Records for processing section start

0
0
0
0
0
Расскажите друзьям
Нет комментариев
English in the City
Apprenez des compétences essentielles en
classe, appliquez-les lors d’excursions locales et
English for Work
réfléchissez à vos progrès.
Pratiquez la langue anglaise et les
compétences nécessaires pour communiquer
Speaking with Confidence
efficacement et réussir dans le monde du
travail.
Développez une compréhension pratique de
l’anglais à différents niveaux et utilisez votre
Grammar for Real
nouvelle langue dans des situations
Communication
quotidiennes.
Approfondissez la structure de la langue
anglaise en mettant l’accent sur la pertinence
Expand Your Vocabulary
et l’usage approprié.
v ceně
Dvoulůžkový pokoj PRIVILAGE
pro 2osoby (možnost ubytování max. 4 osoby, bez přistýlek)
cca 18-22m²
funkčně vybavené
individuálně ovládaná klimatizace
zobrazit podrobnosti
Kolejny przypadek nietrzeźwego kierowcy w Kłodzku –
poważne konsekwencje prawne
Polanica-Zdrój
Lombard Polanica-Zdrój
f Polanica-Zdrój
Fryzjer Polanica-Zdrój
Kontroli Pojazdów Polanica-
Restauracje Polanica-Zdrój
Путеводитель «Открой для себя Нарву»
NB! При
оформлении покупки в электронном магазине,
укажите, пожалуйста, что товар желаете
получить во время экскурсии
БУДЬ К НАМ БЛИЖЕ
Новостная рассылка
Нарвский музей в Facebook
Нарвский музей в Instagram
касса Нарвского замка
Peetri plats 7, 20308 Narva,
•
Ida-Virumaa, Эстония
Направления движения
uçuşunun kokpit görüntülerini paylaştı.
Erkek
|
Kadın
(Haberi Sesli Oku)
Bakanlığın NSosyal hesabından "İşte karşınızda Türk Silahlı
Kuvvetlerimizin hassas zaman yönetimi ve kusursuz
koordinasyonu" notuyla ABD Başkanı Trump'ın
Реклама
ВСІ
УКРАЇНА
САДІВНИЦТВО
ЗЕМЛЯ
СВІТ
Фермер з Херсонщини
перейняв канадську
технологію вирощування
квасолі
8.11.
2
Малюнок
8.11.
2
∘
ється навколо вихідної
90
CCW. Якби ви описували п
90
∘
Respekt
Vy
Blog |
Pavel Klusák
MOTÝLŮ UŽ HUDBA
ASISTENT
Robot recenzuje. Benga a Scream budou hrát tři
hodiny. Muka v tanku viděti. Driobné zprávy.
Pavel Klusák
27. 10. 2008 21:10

Records for processing section end

How to complete this task =
Look through the records and gather each line with the word "compétences".

Task response =
Apprenez des compétences essentielles en
compétences nécessaires pour communiquer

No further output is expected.